***** Extracted entries

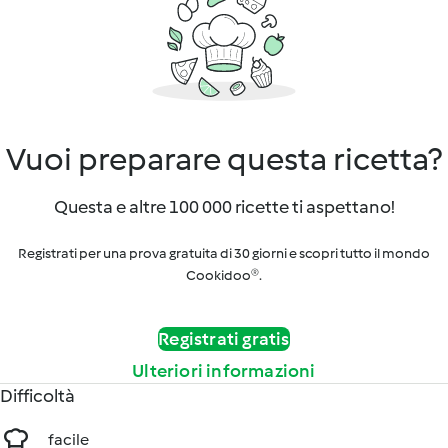
Vuoi preparare questa ricetta?
Questa e altre 100 000 ricette ti aspettano!
Registrati per una prova gratuita di 30 giorni e scopri tutto il mondo
Cookidoo®.
Registrati gratis
Ulteriori informazioni
Difficoltà
facile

**********

Reproduce all the records verbatim, excluding images.

Vuoi preparare questa ricetta?
Questa e altre 100 000 ricette ti aspettano!
Registrati per una prova gratuita di 30 giorni e scopri tutto il mondo
Cookidoo®.
Registrati gratis
Ulteriori informazioni
Difficoltà
facile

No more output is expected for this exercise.